*** Block opens ***
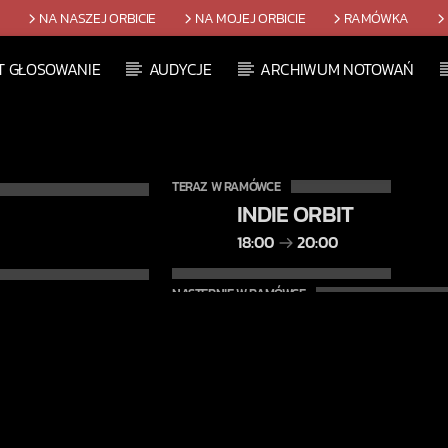
T
NA NASZEJ ORBICIE
NA MOJEJ ORBICIE
RAMÓWKA
T GŁOSOWANIE
AUDYCJE
ARCHIWUM NOTOWAŃ
TERAZ W RAMÓWCE
INDIE ORBIT
18:00
20:00
NASTĘPNIE W RAMÓWCE
CENTRUM WYNALAZ
20:00
22:00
*** Block closes ***
» **Task**
All lines in the records that contain "RAMÓWCE" are to be copied and returned.

» **Completed task**
TERAZ W RAMÓWCE
NASTĘPNIE W RAMÓWCE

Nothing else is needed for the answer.